For me, as long as there is a disclaimer saying something like “So & So /Creation is © & TM by So and So/Creator, All Rights Reserved. This site is in no relation to So and So and is a site created by fans for fans for personal enjoyment, not monetary gain. The pictures, text, and views contained are in no way sanctioned by the Son So/company, but a shrine of love and devotion to their creation and their works”… you know, something up that line of thinking. So if a Vampires Unlimited (one of my main properties) fan out there wants to do a website devoted to Doll and Chase having sex with all the other VU characters and each other, I would not care. I’d actually be amused and a bit honored.

So ending this section of my answer, I’d like to say at the end of the day that though I don’t understand a lot of fetishes out there, whatever people do to get off in their own homes is not my responsibility. More power to them. As long as people aren’t stepping over the rights and boundaries of other people and it’s a healthy relationship with other consenting adults, whatever makes them feel good, do it!

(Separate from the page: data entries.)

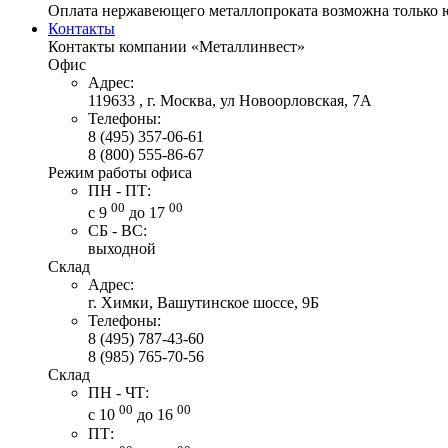
Оплата нержавеющего металлопроката возможна только 
Контакты
Контакты компании «Металлинвест»
Офис
Адрес:
119633 , г. Москва, ул Новоорловская, 7А
Телефоны:
8 (495) 357-06-61
8 (800) 555-86-67
Режим работы офиса
ПН - ПТ:
00
00
с 9
до 17
СБ - ВС:
выходной
Склад
Адрес:
г. Химки, Вашутинское шоссе, 9Б
Телефоны:
8 (495) 787-43-60
8 (985) 765-70-56
Склад
ПН - ЧТ:
00
00
с 10
до 16
ПТ:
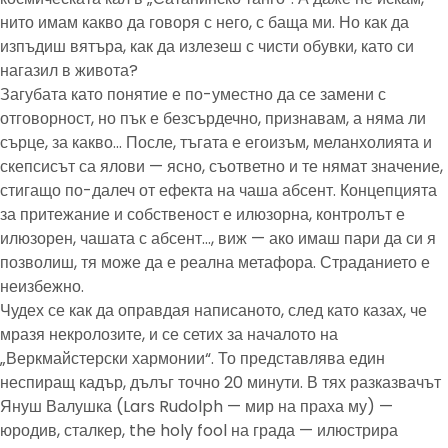
нито имам какво да говоря с него, с баща ми. Но как да
изпъдиш вятъра, как да излезеш с чисти обувки, като си
нагазил в живота?
Загубата като понятие е по-уместно да се замени с
отговорност, но пък е безсърдечно, признавам, а няма ли
сърце, за какво… После, тъгата е егоизъм, меланхолията и
скепсисът са ялови — ясно, съответно и те нямат значение,
стигащо по-далеч от ефекта на чаша абсент. Концепцията
за притежание и собственост е илюзорна, контролът е
илюзорен, чашата с абсент…, виж — ако имаш пари да си я
позволиш, тя може да е реална метафора. Страданието е
неизбежно.
Чудех се как да оправдая написаното, след като казах, че
мразя некролозите, и се сетих за началото на
„Веркмайстерски хармонии“. То представлява един
неспиращ кадър, дълъг точно 20 минути. В тях разказвачът
Януш Валушка (Lars Rudolph — мир на праха му) —
юродив, сталкер, the holy fool на града — илюстрира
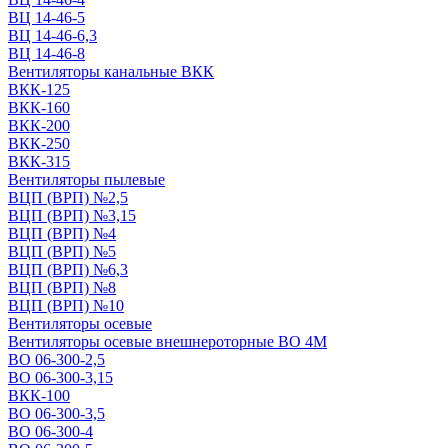
ВЦ 14-46-5
ВЦ 14-46-6,3
ВЦ 14-46-8
Вентиляторы канальные ВКК
ВКК-125
ВКК-160
ВКК-200
ВКК-250
ВКК-315
Вентиляторы пылевые
ВЦП (ВРП) №2,5
ВЦП (ВРП) №3,15
ВЦП (ВРП) №4
ВЦП (ВРП) №5
ВЦП (ВРП) №6,3
ВЦП (ВРП) №8
ВЦП (ВРП) №10
Вентиляторы осевые
Вентиляторы осевые внешнероторные ВО 4М
ВО 06-300-2,5
ВО 06-300-3,15
ВКК-100
ВО 06-300-3,5
ВО 06-300-4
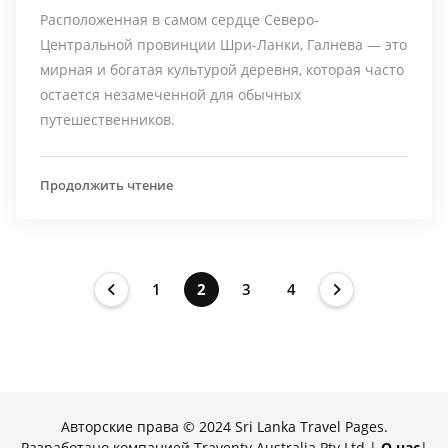
Расположенная в самом сердце Северо-
Центральной провинции Шри-Ланки, Галнева — это
мирная и богатая культурой деревня, которая часто
остается незамеченной для обычных
путешественников.
Продолжить чтение
1
2
3
4
Авторские права © 2024 Sri Lanka Travel Pages.
Разработано компанией Traventy Australia Pty Ltd |
О нас
|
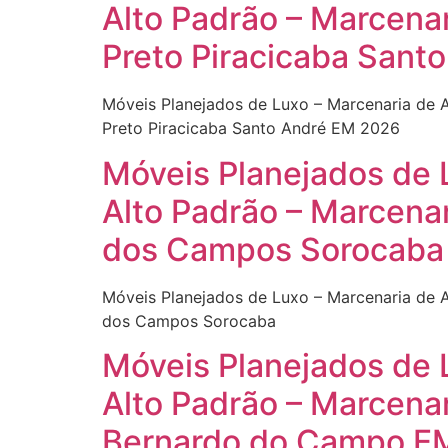
Alto Padrão – Marcena
Preto Piracicaba Sant
Móveis Planejados de Luxo – Marcenaria de 
Preto Piracicaba Santo André EM 2026
Móveis Planejados de 
Alto Padrão – Marcenar
dos Campos Sorocaba
Móveis Planejados de Luxo – Marcenaria de A
dos Campos Sorocaba
Móveis Planejados de 
Alto Padrão – Marcen
Bernardo do Campo E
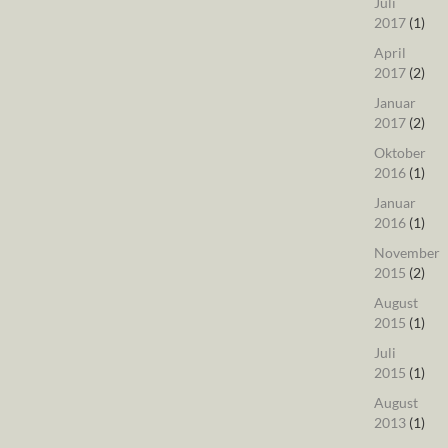
Juli
2017
(1)
April
2017
(2)
Januar
2017
(2)
Oktober
2016
(1)
Januar
2016
(1)
November
2015
(2)
August
2015
(1)
Juli
2015
(1)
August
2013
(1)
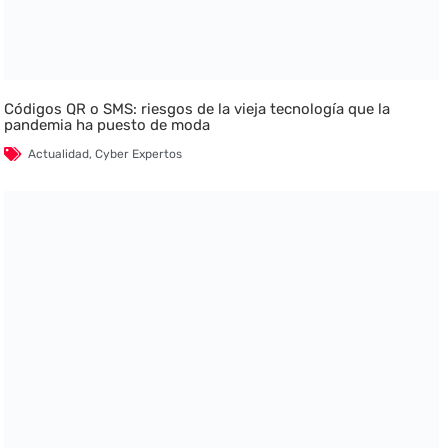
Códigos QR o SMS: riesgos de la vieja tecnología que la
pandemia ha puesto de moda
Actualidad
,
Cyber Expertos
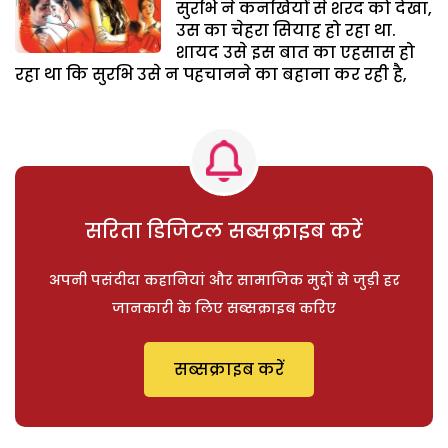
सुरभि ने कनखियों से शरद को देखा,
उस का चेहरा सियाह हो रहा था.
शायद उसे इस बात का एहसास हो
रहा था कि सुरभि उसे न पहचानने का बहाना कर रही है,
सरिता डिजिटल सब्सक्राइब करें
अपनी पसंदीदा कहानियां और सामाजिक मुद्दों से जुड़ी हर
जानकारी के लिए सब्सक्राइब करिए
सब्सक्राइब करें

To wrap this all up, I think all of us as creators started off doing fanfic type things in our early stages. When we first picked up an X-Men comic we all wanted to learn to draw like Jim Lee and write like Chris Claremont (okay, that was me, but I’m sure you all had similar experiences). It’s all a natural part of the creative process. As long as the person grows from the experience is what matters. Hell, work for hire is pretty much paid fanfic, right (*grin*)?

Bart Thompson is the founder of Approbation Comics and creator of “Vampires Unlimited”, “the Metamutoids”, “ChiSai”, and “Chaos Campus: Sorority Girls vs Zombies”.